MAKASSAR – FAKTA TIMUR
Kepedulian terhadap lingkungan kembali ditunjukkan oleh warga Kelurahan Totaka, Kecamatan Ujung Tanah. Seorang warga, Hasrat, tampil sebagai penggerak dalam penataan kawasan kanal yang kini berubah menjadi lebih aman, hijau, sekaligus produktif.

Berangkat dari kondisi kanal yang sebelumnya rawan dan kurang tertata, Hasrat bersama warga mulai melakukan pembenahan secara bertahap.
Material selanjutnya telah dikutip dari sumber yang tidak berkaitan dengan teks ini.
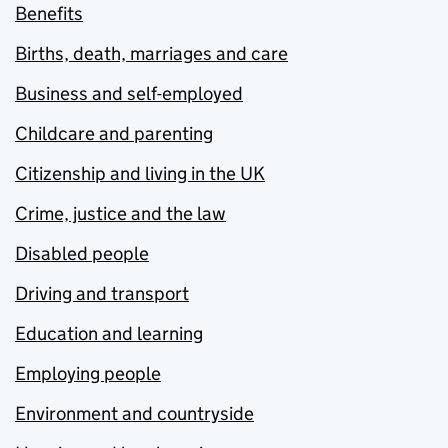
Benefits
Births, death, marriages and care
Business and self-employed
Childcare and parenting
Citizenship and living in the UK
Crime, justice and the law
Disabled people
Driving and transport
Education and learning
Employing people
Environment and countryside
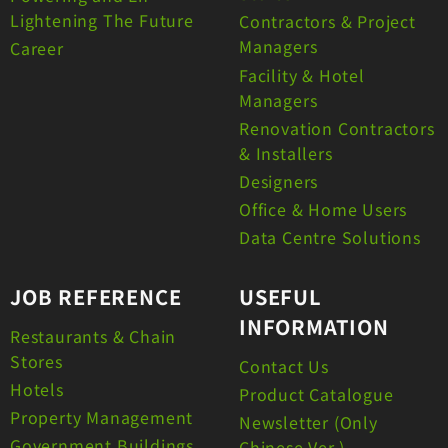
Lightening The Future
Contractors & Project
Managers
Career
Facility & Hotel
Managers
Renovation Contractors
& Installers
Designers
Office & Home Users
Data Centre Solutions
JOB REFERENCE
USEFUL
INFORMATION
Restaurants & Chain
Stores
Contact Us
Hotels
Product Catalogue
Property Management
Newsletter (Only
Government Buildings
Chinese Ver.)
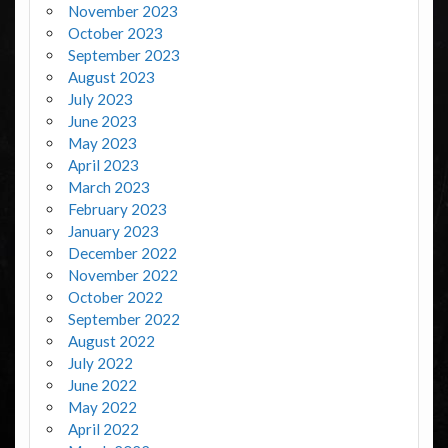
November 2023
October 2023
September 2023
August 2023
July 2023
June 2023
May 2023
April 2023
March 2023
February 2023
January 2023
December 2022
November 2022
October 2022
September 2022
August 2022
July 2022
June 2022
May 2022
April 2022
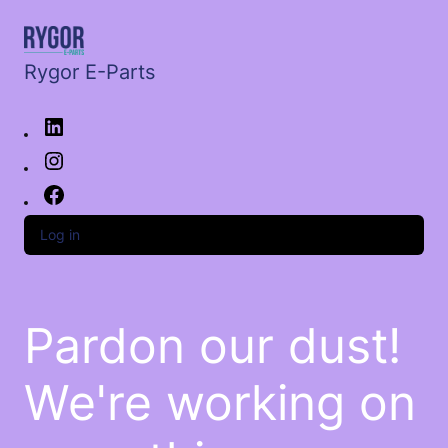
Rygor E-Parts
Log in
Pardon our dust!
We're working on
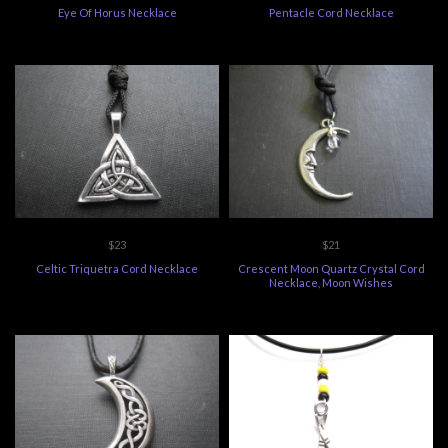
Eye Of Horus Necklace
Pentacle Cord Necklace
$23
$21
Celtic Triquetra Cord Necklace
Crescent Moon Quartz Crystal Cord
Necklace, Moon Wishes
Penataan dilakukan dengan menghadirkan pot-pot tanaman di sepanjang sisi kanal sebagai pengaman, guna mencegah risiko anak-anak terjatuh sekaligus memperindah lingkungan.

Tak berhenti di situ, inovasi lain turut dihadirkan dengan membangun tempat pemilahan sampah plastik. Langkah ini menjadi upaya nyata dalam meningkatkan kesadaran masyarakat akan pentingnya pengelolaan sampah, sekaligus menekan potensi pencemaran di kawasan tersebut.
Menariknya, kanal tersebut kini juga dimanfaatkan sebagai kolam pembesaran ikan. Pemanfaatan ini tidak hanya berdampak pada ketahanan pangan warga, tetapi juga membuka peluang ekonomi baru bagi masyarakat sekitar.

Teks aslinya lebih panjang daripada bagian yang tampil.